* **To do**
Would you copy out exactly the lines of the listing below, beginning with the one that contains "Previous Article" and ending with the last?

* **Input data**
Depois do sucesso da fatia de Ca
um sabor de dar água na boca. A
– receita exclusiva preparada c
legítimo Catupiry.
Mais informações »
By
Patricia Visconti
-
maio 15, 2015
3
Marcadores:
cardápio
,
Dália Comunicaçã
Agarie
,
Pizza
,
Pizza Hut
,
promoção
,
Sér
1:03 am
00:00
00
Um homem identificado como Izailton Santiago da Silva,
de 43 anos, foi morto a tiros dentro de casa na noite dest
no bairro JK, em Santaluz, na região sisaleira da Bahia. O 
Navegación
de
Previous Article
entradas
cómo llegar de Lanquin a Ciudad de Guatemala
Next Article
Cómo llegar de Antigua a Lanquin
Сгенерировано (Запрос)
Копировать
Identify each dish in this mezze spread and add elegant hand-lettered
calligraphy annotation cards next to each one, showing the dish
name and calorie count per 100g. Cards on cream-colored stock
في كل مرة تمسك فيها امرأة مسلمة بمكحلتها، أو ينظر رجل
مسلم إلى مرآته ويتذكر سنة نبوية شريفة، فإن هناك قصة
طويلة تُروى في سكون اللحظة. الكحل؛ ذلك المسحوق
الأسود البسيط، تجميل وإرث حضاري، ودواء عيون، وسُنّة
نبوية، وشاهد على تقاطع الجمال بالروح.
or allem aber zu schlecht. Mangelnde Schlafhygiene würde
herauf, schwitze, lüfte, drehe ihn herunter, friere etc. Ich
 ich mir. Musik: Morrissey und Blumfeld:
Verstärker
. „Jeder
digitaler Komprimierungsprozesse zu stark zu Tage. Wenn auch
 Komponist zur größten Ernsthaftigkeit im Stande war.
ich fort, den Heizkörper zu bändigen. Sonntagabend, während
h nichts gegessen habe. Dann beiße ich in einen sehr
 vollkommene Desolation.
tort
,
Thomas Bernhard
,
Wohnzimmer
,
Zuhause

* **Exercise output**
Previous Article
entradas
cómo llegar de Lanquin a Ciudad de Guatemala
Next Article
Cómo llegar de Antigua a Lanquin
Сгенерировано (Запрос)
Копировать
Identify each dish in this mezze spread and add elegant hand-lettered
calligraphy annotation cards next to each one, showing the dish
name and calorie count per 100g. Cards on cream-colored stock
في كل مرة تمسك فيها امرأة مسلمة بمكحلتها، أو ينظر رجل
مسلم إلى مرآته ويتذكر سنة نبوية شريفة، فإن هناك قصة
طويلة تُروى في سكون اللحظة. الكحل؛ ذلك المسحوق
الأسود البسيط، تجميل وإرث حضاري، ودواء عيون، وسُنّة
نبوية، وشاهد على تقاطع الجمال بالروح.
or allem aber zu schlecht. Mangelnde Schlafhygiene würde
herauf, schwitze, lüfte, drehe ihn herunter, friere etc. Ich
 ich mir. Musik: Morrissey und Blumfeld:
Verstärker
. „Jeder
digitaler Komprimierungsprozesse zu stark zu Tage. Wenn auch
 Komponist zur größten Ernsthaftigkeit im Stande war.
ich fort, den Heizkörper zu bändigen. Sonntagabend, während
h nichts gegessen habe. Dann beiße ich in einen sehr
 vollkommene Desolation.
tort
,
Thomas Bernhard
,
Wohnzimmer
,
Zuhause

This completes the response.